New York City is known for many things like the Broadway lights, art and theatre, top-of-the-line shopping and even bottom-of-the-barrel knockoffs, as well as bustling streets, storefronts that never close and of course, food from all over the world in one little metropolitan block. Everyone wants a piece of the City that Never Sleeps which could be the reason that Manhattan real estate prices are through the roof into the stratosphere.
Surviving the NYC streets and staying nourished along the way is a combination of street-smarts, knowledge and a little bit of luck. You have to know which hot cart to go to and which pretzel vendor to stay away from. This comes from word-of-mouth and research on where to get the best cronut your lips have ever tasted and where the meat market is really the meat market.
The first thing you should seek out when you enter the city is an amazing bacon, egg and cheese sandwich, preferably a bagel sandwich, and preferably on an everything bagel. Some New Yorkers will tell you to stay away from the hipsters’ paradise of artisanal breakfast , farm-to-table places and go straight for the real-deal NYC which is a greasy bodega bacon, egg and cheese that is sold between mouse-traps and magazines. You can also hit up the Jewish communities to find some breakfast sandwiches that seem home cooked, but you may to hop around to find bacon in these areas.
Another must-try food in Manhattan would have to be pizza. And no this doesn’t mean the Sbarro’s in Newark Airport or a chain restaurant’s favorite pie. It means finding the hole-in-the-wall place that may be condemned next week and finding the actual best pizza in the city. Now, you might now be able to find the “best” pizza in the city, but to any New Yorker, the city has the best pizza. It was brought over by Italian immigrants who put in the wood burning ovens and the cheese, sauce, and thin dough was brought to life in the five boroughs. Everyone in the city will have a different preference but some of the most agreed upon places are Joe’s Pizza in Greenwich Village, Prince Street Pizza in Soho, and Baker’s Pizza in East Village. The bottom line is that if you are in NYC and are hungry for pizza, you are in the right place.

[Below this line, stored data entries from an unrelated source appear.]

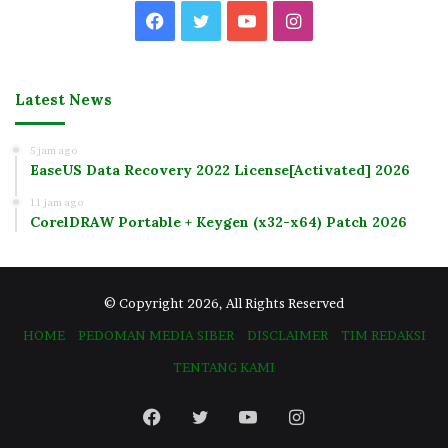
Facebook
Twitter
YouTube
Instagram
Latest News
5 jam ago
EaseUS Data Recovery 2022 License[Activated] 2026
11 jam ago
CorelDRAW Portable + Keygen (x32-x64) Patch 2026
© Copyright 2026, All Rights Reserved
HOME
PEDOMAN MEDIA SIBER
DISCLAIMER
TIM REDAKSI
TENTANG KAMI
Facebook
Twitter
YouTube
Instagram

If you want to get a taste of the city, you should also try the creation of the Cornut. This was the pastry mash-up heard around the world from LA to NYC, and both places had storefronts with lines out into their streets so the hippest of the hip could get their hands on these delicious delicacies. The hype is and was real. Dominique Ansel Bakery in the city has a line that only a Comic-Con fan would know, but their croissant-meets-donut is a desert worth standing in a Disney-esque line for.
These suggestions of must try foods in Manhattan are just that, suggestions. You should really try anything that you are hungry for because in the City that Never Sleeps, you can have the best pasta, kielbasa, lamb over rice or Chinese food, around any corner. You don’t even need to look too hard.